Nova-iorquina do Bronx, começou a carreira nos anos 50, a despeito do sucesso no mercado latino ser notório. Aliás, é curioso notar que ela parece duas ao mesmo tempo. A que canta na língua de Shaekespere com o seu marido, Steve Lawrence — uma espécie de Dick Farney piorado — e os dois LPs míticos que ela gravou com o Los Panchos. Bolero pode ser considerado um gênero piegas e brega por seus detratores mas, vamos combinar, cantar com o marido é mais brega ainda.
E o auge do sucesso da Eydie cantando em inglês foi até o começo dos anos 60. Gormé sempre foi crooner (aquele intérprete demodé que vivia em função de alguma big band, como na Era do Swing). Como cantora solo, ela é mais lembrada pela bizarra Blame It On Bossa Nova. O ápice no mercado ianque, por exemplo, foi um Grammy como melhor cantora com If He Walked Into My Life.
Contudo, se formos pensar bem, as duas são pouco lembradas do público latino. Mas se alguém citar Eydie cantando pérolas como Sabor a Mi, Piel Canela ou Luna Lunera, aí é impossível não associá-la ao gênero que a entronizou como uma das intérpretes mais expressívas, o bolero.
Gormé é um exemplo peculiar de como o gosto musical varia de continente para continente. Mais ou menos como aconteceu com Trini Lopez ou Nat King Cole, o repertório em espanhol sempre foi muito mais ouvido e apreciado.

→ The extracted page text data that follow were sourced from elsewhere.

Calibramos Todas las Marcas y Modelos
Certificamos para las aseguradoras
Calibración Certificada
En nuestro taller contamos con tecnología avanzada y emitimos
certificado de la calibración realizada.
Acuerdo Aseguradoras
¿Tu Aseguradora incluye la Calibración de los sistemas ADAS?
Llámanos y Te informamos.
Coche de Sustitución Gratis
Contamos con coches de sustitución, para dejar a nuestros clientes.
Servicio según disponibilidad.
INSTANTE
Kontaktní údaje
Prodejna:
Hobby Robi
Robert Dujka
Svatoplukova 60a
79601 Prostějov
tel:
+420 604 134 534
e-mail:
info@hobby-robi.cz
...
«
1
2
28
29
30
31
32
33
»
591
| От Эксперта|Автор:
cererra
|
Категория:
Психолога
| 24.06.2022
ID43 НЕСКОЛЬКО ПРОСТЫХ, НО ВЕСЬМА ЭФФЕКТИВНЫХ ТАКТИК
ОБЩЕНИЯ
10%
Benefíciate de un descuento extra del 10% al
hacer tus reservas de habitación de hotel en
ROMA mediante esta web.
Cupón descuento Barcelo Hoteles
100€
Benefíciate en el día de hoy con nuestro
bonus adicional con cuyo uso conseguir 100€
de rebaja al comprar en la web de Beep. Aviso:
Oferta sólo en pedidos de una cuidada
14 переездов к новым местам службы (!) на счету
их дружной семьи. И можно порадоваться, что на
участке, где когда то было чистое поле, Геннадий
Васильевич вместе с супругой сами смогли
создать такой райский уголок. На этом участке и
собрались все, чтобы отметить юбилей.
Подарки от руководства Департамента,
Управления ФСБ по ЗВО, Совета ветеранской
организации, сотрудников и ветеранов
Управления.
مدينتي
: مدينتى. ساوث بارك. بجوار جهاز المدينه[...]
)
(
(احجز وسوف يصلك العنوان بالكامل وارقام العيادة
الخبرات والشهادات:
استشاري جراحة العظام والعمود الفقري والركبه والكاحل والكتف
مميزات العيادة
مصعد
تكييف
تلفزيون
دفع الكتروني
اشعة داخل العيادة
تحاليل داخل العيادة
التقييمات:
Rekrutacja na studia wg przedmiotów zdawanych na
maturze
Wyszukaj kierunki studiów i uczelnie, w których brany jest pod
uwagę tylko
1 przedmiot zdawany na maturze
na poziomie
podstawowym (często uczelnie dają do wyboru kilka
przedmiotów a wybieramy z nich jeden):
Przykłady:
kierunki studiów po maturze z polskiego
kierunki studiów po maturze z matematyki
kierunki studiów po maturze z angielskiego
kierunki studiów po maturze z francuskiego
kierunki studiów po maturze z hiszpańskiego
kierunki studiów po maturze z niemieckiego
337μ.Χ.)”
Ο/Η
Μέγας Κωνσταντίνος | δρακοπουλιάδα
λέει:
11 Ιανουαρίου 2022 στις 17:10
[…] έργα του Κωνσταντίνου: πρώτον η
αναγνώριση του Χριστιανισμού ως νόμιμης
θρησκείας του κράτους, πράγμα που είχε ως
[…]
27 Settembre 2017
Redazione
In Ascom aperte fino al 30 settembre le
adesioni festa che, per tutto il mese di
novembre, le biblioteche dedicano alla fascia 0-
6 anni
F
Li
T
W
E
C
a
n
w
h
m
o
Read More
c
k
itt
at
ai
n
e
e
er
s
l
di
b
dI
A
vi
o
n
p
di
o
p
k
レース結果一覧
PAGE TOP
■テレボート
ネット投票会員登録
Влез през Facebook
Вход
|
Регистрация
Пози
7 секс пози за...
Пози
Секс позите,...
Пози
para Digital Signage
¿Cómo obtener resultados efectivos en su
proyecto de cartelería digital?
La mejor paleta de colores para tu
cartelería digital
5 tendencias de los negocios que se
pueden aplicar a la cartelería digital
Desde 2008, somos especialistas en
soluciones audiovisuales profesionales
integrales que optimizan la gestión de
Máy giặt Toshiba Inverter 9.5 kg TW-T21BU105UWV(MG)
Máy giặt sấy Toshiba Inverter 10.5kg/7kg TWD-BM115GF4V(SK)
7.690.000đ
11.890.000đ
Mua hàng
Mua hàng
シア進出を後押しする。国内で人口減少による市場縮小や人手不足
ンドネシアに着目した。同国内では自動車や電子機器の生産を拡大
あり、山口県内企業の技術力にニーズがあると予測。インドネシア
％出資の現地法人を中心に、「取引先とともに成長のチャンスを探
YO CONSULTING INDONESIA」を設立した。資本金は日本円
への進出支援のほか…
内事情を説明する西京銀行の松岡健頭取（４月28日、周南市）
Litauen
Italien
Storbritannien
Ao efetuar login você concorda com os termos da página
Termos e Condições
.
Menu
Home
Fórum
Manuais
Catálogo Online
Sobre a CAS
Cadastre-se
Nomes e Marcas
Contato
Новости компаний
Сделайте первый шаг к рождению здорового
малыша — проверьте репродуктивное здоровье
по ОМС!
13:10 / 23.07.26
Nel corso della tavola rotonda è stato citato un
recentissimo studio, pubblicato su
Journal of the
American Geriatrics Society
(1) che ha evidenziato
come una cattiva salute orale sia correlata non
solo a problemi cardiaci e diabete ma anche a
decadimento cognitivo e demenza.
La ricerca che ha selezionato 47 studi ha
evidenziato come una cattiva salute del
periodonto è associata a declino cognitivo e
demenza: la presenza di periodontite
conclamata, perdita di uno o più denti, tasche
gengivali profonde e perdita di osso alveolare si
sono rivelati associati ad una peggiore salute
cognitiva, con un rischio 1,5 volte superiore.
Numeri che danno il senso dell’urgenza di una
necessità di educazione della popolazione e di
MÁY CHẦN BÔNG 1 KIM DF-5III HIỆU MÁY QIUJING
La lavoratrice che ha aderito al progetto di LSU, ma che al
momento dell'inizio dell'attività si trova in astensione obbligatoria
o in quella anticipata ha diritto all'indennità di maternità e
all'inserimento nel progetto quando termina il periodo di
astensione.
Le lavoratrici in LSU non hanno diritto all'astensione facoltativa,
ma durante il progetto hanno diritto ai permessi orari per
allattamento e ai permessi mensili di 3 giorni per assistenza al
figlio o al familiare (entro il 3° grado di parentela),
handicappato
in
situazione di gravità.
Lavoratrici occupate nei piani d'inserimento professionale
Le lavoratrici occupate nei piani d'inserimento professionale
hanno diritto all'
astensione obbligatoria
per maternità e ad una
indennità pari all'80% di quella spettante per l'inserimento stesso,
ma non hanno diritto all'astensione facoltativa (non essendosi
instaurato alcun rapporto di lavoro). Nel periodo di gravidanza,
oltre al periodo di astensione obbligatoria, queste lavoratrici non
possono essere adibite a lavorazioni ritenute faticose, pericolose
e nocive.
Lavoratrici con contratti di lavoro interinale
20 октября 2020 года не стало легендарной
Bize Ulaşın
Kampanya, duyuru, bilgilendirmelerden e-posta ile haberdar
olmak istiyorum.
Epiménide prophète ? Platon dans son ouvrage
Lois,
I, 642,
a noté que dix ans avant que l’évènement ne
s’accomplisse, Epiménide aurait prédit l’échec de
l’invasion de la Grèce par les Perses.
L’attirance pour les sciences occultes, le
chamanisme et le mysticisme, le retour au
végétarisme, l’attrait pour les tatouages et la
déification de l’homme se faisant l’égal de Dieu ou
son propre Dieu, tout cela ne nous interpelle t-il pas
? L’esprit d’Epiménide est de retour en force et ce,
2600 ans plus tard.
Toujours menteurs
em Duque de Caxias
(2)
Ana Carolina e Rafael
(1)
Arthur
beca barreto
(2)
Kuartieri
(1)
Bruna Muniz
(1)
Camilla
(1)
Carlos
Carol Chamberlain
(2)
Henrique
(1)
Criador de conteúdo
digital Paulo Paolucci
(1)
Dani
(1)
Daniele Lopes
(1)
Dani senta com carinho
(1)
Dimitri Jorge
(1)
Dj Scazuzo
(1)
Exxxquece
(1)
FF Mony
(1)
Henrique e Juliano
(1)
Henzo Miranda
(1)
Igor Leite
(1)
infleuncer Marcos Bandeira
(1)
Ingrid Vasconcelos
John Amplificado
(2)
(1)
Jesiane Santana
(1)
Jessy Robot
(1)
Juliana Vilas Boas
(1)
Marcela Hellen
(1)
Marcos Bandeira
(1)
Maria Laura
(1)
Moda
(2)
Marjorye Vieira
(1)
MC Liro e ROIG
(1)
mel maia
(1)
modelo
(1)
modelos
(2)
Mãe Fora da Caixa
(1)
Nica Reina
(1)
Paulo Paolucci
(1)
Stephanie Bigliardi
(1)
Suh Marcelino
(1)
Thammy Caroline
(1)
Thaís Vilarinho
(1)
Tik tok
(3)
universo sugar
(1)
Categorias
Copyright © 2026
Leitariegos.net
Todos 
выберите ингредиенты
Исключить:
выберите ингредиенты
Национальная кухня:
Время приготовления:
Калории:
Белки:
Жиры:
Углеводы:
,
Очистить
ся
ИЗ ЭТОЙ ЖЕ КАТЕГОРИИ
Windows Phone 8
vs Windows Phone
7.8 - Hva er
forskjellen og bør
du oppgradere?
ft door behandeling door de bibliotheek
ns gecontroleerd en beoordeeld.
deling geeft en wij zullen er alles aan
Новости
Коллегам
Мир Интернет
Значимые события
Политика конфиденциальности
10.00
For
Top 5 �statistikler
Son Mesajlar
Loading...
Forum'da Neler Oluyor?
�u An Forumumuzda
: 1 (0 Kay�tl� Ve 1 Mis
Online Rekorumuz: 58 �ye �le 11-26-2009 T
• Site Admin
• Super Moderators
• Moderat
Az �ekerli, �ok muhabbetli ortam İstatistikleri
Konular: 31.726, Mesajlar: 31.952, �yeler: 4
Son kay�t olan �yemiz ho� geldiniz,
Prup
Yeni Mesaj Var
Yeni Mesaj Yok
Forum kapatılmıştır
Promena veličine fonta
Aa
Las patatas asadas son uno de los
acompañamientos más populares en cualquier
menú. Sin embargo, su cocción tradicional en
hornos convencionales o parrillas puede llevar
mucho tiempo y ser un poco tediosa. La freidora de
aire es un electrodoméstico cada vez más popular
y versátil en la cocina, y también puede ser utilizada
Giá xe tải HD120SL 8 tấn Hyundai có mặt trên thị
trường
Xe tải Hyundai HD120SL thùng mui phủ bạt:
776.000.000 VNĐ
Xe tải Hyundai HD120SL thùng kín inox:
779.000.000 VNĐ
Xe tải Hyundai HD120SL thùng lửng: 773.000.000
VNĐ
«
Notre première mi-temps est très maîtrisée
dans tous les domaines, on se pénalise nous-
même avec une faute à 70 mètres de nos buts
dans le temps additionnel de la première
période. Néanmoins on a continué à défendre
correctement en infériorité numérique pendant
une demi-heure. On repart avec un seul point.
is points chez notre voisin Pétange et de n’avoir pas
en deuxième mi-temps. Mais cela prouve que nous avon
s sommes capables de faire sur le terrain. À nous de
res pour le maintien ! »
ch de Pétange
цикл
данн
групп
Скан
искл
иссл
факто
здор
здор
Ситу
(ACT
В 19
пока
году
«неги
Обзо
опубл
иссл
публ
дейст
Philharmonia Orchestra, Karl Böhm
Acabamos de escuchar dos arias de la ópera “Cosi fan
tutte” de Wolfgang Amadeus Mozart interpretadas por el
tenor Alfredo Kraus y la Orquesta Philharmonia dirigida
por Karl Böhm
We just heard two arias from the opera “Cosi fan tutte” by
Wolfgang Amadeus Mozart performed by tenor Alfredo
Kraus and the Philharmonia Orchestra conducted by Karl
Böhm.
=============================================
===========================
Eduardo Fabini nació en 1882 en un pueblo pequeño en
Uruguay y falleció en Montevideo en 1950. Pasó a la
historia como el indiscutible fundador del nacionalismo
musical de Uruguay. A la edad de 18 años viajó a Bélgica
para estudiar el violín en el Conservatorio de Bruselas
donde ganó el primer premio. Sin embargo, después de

A parceria com o Trio Los Panchos — com efeito o maior no estilo, pelo menos ao que concerne ao sucesso de público e de vendas de discos em todo o mundo. Despeito de possuir diversasas formações ao longo do tempo, seus membros originais eram Alfredo Gil, Chucho Navarro e Hernando Aviles. Fruto tardio da relação de amizade cultural entre as américas, dos tempos da Política da Boa Vizinhança, eles acabaram caindo no gosto dos ouvintes de várias gerações.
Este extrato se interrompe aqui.